**Assignment:**
Output the entries below unchanged, except for the pictures.

Excerpts from a dataset:
....
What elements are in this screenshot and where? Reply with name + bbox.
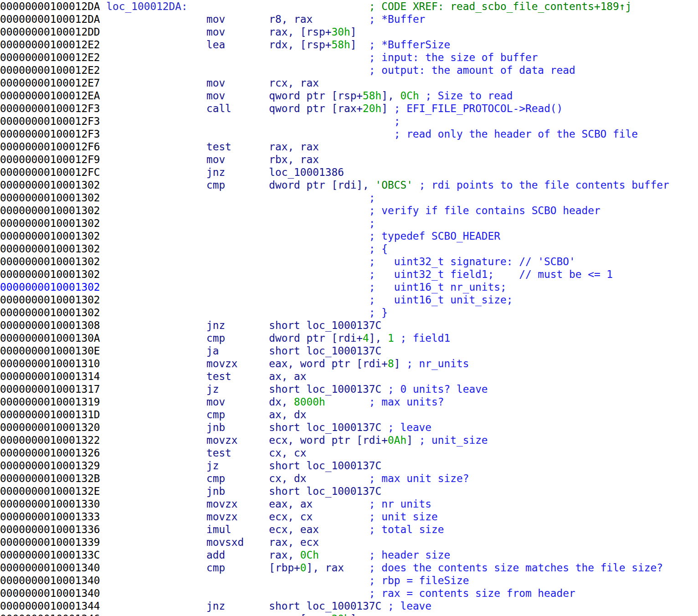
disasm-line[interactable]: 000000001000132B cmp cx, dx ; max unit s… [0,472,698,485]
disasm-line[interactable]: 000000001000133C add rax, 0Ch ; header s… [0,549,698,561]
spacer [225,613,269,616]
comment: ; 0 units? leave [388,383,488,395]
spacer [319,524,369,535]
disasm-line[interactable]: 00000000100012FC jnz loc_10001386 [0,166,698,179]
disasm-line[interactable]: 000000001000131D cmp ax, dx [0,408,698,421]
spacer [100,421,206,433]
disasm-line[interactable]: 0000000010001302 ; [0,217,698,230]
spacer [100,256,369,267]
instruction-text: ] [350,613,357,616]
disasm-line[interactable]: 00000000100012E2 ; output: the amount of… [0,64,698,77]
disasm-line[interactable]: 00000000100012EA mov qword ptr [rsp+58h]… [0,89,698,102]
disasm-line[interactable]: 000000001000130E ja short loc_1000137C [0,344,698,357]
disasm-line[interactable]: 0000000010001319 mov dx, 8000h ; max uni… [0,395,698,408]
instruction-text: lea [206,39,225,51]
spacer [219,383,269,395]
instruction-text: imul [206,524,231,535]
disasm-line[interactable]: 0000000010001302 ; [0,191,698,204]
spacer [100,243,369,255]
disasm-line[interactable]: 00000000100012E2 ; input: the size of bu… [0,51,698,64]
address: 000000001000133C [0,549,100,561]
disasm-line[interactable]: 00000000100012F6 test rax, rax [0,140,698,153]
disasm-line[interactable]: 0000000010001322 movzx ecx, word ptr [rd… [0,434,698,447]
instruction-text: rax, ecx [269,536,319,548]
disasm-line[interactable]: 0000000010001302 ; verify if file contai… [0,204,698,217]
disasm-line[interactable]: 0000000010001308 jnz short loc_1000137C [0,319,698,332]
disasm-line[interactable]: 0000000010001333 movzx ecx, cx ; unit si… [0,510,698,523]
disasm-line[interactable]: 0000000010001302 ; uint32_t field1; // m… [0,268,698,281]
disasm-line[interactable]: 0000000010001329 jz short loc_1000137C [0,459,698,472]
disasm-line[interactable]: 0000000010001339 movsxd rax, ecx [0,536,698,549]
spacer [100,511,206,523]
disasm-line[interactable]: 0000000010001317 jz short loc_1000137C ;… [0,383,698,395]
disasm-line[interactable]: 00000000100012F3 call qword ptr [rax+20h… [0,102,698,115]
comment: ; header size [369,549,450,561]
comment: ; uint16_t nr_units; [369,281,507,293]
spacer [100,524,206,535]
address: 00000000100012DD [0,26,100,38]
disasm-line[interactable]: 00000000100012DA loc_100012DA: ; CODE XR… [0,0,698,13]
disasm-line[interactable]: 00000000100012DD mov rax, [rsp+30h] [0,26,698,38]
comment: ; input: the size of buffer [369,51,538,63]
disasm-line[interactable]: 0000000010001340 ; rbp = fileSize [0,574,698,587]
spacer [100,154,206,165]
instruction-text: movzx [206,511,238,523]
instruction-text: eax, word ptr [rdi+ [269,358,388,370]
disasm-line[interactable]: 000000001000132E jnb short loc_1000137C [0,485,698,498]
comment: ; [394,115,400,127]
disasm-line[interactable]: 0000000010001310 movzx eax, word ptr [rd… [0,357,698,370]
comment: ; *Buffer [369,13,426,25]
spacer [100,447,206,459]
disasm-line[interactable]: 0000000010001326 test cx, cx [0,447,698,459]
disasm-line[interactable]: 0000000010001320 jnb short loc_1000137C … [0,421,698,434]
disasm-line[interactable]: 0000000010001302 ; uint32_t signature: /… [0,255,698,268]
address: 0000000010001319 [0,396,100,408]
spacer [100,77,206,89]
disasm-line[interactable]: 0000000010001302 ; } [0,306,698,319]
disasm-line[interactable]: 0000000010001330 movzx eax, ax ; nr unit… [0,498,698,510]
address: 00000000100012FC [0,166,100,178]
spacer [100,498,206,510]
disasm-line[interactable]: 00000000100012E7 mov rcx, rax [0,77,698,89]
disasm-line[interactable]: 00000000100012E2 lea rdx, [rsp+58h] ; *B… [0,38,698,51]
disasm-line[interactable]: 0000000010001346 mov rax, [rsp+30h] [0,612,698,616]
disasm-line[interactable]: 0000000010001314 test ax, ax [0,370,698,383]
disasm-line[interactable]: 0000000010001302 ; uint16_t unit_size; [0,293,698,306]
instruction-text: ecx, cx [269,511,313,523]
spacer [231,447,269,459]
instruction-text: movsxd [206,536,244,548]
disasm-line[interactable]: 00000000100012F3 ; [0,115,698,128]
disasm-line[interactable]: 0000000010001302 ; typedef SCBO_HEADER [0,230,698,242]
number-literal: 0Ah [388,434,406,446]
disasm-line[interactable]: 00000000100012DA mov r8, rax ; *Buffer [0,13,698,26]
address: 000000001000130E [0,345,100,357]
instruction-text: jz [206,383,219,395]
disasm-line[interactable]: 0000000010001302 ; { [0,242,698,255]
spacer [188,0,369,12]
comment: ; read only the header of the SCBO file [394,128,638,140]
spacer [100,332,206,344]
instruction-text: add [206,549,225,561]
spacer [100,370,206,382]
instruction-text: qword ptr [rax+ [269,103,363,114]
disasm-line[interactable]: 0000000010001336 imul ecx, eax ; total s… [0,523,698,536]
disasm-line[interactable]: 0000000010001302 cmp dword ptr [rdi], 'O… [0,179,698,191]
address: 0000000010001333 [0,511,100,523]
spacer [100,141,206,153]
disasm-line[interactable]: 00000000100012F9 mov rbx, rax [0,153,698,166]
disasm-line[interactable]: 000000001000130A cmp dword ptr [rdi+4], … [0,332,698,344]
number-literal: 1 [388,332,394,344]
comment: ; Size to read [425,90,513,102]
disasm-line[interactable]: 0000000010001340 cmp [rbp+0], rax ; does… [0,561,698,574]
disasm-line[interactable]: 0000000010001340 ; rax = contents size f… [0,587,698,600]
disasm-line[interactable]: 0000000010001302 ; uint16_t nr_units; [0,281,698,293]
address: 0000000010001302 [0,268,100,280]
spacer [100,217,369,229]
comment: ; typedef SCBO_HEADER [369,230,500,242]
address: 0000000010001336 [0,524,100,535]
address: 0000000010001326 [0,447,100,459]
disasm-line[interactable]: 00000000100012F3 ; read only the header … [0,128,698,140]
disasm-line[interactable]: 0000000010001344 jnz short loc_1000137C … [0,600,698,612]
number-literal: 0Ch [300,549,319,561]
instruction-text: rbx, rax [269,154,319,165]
....
**The completed task:**
What elements are in this screenshot and where? Reply with name + bbox.
disasm-line[interactable]: 000000001000132B cmp cx, dx ; max unit s… [0,472,698,485]
disasm-line[interactable]: 000000001000133C add rax, 0Ch ; header s… [0,549,698,561]
spacer [225,613,269,616]
comment: ; 0 units? leave [388,383,488,395]
spacer [319,524,369,535]
disasm-line[interactable]: 00000000100012FC jnz loc_10001386 [0,166,698,179]
disasm-line[interactable]: 000000001000131D cmp ax, dx [0,408,698,421]
spacer [100,421,206,433]
disasm-line[interactable]: 0000000010001302 ; [0,217,698,230]
spacer [100,256,369,267]
instruction-text: ] [350,613,357,616]
disasm-line[interactable]: 00000000100012E2 ; output: the amount of… [0,64,698,77]
disasm-line[interactable]: 00000000100012EA mov qword ptr [rsp+58h]… [0,89,698,102]
disasm-line[interactable]: 000000001000130E ja short loc_1000137C [0,344,698,357]
disasm-line[interactable]: 0000000010001319 mov dx, 8000h ; max uni… [0,395,698,408]
instruction-text: lea [206,39,225,51]
spacer [219,383,269,395]
instruction-text: imul [206,524,231,535]
disasm-line[interactable]: 0000000010001302 ; [0,191,698,204]
spacer [100,243,369,255]
disasm-line[interactable]: 00000000100012E2 ; input: the size of bu… [0,51,698,64]
address: 000000001000133C [0,549,100,561]
disasm-line[interactable]: 00000000100012F6 test rax, rax [0,140,698,153]
disasm-line[interactable]: 0000000010001322 movzx ecx, word ptr [rd… [0,434,698,447]
instruction-text: rax, ecx [269,536,319,548]
disasm-line[interactable]: 0000000010001302 ; verify if file contai… [0,204,698,217]
disasm-line[interactable]: 0000000010001308 jnz short loc_1000137C [0,319,698,332]
disasm-line[interactable]: 0000000010001333 movzx ecx, cx ; unit si… [0,510,698,523]
disasm-line[interactable]: 0000000010001302 ; uint32_t field1; // m… [0,268,698,281]
disasm-line[interactable]: 0000000010001329 jz short loc_1000137C [0,459,698,472]
disasm-line[interactable]: 0000000010001339 movsxd rax, ecx [0,536,698,549]
spacer [100,511,206,523]
disasm-line[interactable]: 0000000010001317 jz short loc_1000137C ;… [0,383,698,395]
disasm-line[interactable]: 00000000100012F3 call qword ptr [rax+20h… [0,102,698,115]
comment: ; header size [369,549,450,561]
comment: ; uint16_t nr_units; [369,281,507,293]
spacer [100,524,206,535]
address: 00000000100012DD [0,26,100,38]
disasm-line[interactable]: 00000000100012DA loc_100012DA: ; CODE XR… [0,0,698,13]
disasm-line[interactable]: 00000000100012DD mov rax, [rsp+30h] [0,26,698,38]
comment: ; input: the size of buffer [369,51,538,63]
disasm-line[interactable]: 0000000010001340 ; rbp = fileSize [0,574,698,587]
spacer [100,154,206,165]
instruction-text: movzx [206,511,238,523]
instruction-text: eax, word ptr [rdi+ [269,358,388,370]
disasm-line[interactable]: 000000001000132E jnb short loc_1000137C [0,485,698,498]
comment: ; [394,115,400,127]
disasm-line[interactable]: 0000000010001310 movzx eax, word ptr [rd… [0,357,698,370]
comment: ; *Buffer [369,13,426,25]
spacer [100,447,206,459]
disasm-line[interactable]: 0000000010001326 test cx, cx [0,447,698,459]
disasm-line[interactable]: 0000000010001320 jnb short loc_1000137C … [0,421,698,434]
disasm-line[interactable]: 0000000010001302 ; uint32_t signature: /… [0,255,698,268]
address: 0000000010001319 [0,396,100,408]
spacer [100,77,206,89]
disasm-line[interactable]: 0000000010001302 ; } [0,306,698,319]
disasm-line[interactable]: 0000000010001330 movzx eax, ax ; nr unit… [0,498,698,510]
address: 00000000100012FC [0,166,100,178]
spacer [100,498,206,510]
disasm-line[interactable]: 00000000100012E7 mov rcx, rax [0,77,698,89]
disasm-line[interactable]: 00000000100012E2 lea rdx, [rsp+58h] ; *B… [0,38,698,51]
disasm-line[interactable]: 0000000010001346 mov rax, [rsp+30h] [0,612,698,616]
disasm-line[interactable]: 0000000010001314 test ax, ax [0,370,698,383]
disasm-line[interactable]: 0000000010001302 ; uint16_t unit_size; [0,293,698,306]
instruction-text: ecx, cx [269,511,313,523]
spacer [231,447,269,459]
instruction-text: movsxd [206,536,244,548]
disasm-line[interactable]: 00000000100012F3 ; [0,115,698,128]
disasm-line[interactable]: 0000000010001302 ; typedef SCBO_HEADER [0,230,698,242]
number-literal: 0Ah [388,434,406,446]
disasm-line[interactable]: 00000000100012DA mov r8, rax ; *Buffer [0,13,698,26]
address: 000000001000130E [0,345,100,357]
instruction-text: jz [206,383,219,395]
disasm-line[interactable]: 0000000010001302 ; { [0,242,698,255]
spacer [188,0,369,12]
comment: ; read only the header of the SCBO file [394,128,638,140]
spacer [100,332,206,344]
instruction-text: add [206,549,225,561]
spacer [100,370,206,382]
instruction-text: qword ptr [rax+ [269,103,363,114]
disasm-line[interactable]: 0000000010001336 imul ecx, eax ; total s… [0,523,698,536]
disasm-line[interactable]: 0000000010001302 cmp dword ptr [rdi], 'O… [0,179,698,191]
address: 0000000010001333 [0,511,100,523]
spacer [100,141,206,153]
disasm-line[interactable]: 00000000100012F9 mov rbx, rax [0,153,698,166]
disasm-line[interactable]: 000000001000130A cmp dword ptr [rdi+4], … [0,332,698,344]
number-literal: 1 [388,332,394,344]
comment: ; Size to read [425,90,513,102]
disasm-line[interactable]: 0000000010001340 cmp [rbp+0], rax ; does… [0,561,698,574]
disasm-line[interactable]: 0000000010001340 ; rax = contents size f… [0,587,698,600]
disasm-line[interactable]: 0000000010001302 ; uint16_t nr_units; [0,281,698,293]
address: 0000000010001302 [0,268,100,280]
spacer [100,217,369,229]
comment: ; typedef SCBO_HEADER [369,230,500,242]
address: 0000000010001336 [0,524,100,535]
address: 0000000010001326 [0,447,100,459]
disasm-line[interactable]: 00000000100012F3 ; read only the header … [0,128,698,140]
disasm-line[interactable]: 0000000010001344 jnz short loc_1000137C … [0,600,698,612]
number-literal: 0Ch [300,549,319,561]
instruction-text: rbx, rax [269,154,319,165]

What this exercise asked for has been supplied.